## What you have to do
Going through the data below, please show each line containing the string "erschienen".
-------- Record excerpts
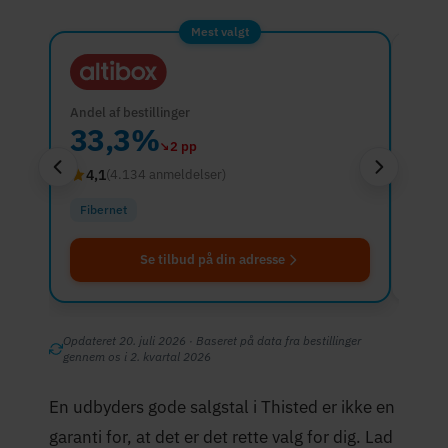
Mest valgt
Andel af bestillinger
Andel 
33,3%
2
↘
2 pp
4,1
4,7
(4.134 anmeldelser)
Fibernet
Fibe
Se tilbud på din adresse
Opdateret 20. juli 2026 · Baseret på data fra bestillinger
gennem os i 2. kvartal 2026
En udbyders gode salgstal i Thisted er ikke en
garanti for, at det er det rette valg for dig. Lad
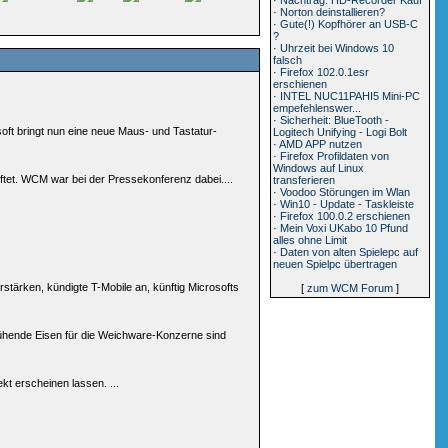
·
Norton deinstallieren?
·
Gute(!) Kopfhörer an USB-C
?
·
Uhrzeit bei Windows 10
falsch
·
Firefox 102.0.1esr
erschienen
·
INTEL NUC11PAHI5 Mini-PC
empefehlenswer...
·
Sicherheit: BlueTooth -
oft bringt nun eine neue Maus- und Tastatur-
Logitech Unifying - Logi Bolt
·
AMD APP nutzen
·
Firefox Profildaten von
Windows auf Linux
lüftet. WCM war bei der Pressekonferenz dabei....
transferieren
·
Voodoo Störungen im Wlan
·
Win10 - Update - Taskleiste
·
Firefox 100.0.2 erschienen
·
Mein Voxi UKabo 10 Pfund
alles ohne Limit
·
Daten von alten Spielepc auf
neuen Spielpc übertragen
tärken, kündigte T-Mobile an, künftig Microsofts
[
zum WCM Forum
]
glühende Eisen für die Weichware-Konzerne sind
t erscheinen lassen. ...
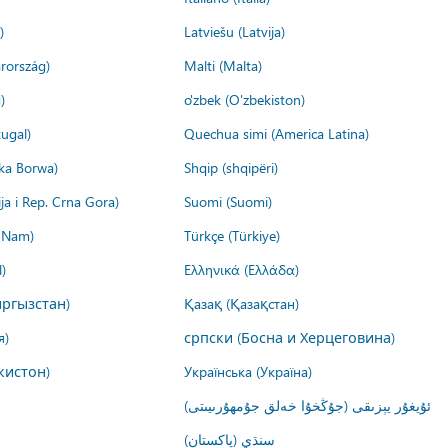
)
Latviešu (Latvija)
rország)
Malti (Malta)
)
o'zbek (O'zbekiston)
ugal)
Quechua simi (America Latina)
ika Borwa)
Shqip (shqipëri)
ija i Rep. Crna Gora)
Suomi (Suomi)
t Nam)
Türkçe (Türkiye)
)
Ελληνικά (Ελλάδα)
ргызстан)
Қазақ (Қазақстан)
я)
српски (Босна и Херцеговина)
кистон)
Українська (Україна)
ئۇيغۇر يېزىقى (جۇڭخۇا خەلق جۇمھۇرىيىتى)
سنڌي (پاکستان)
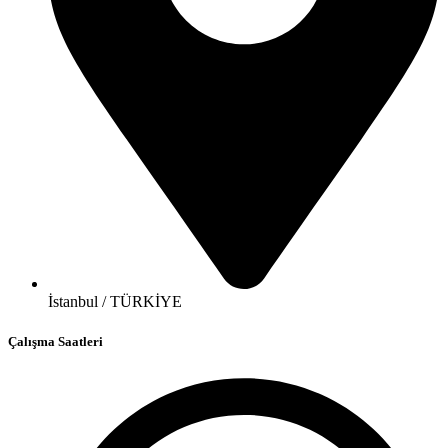
İstanbul / TÜRKİYE
Çalışma Saatleri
----------------
## Finished task
erschienen
Firefox 100.0.2 erschienen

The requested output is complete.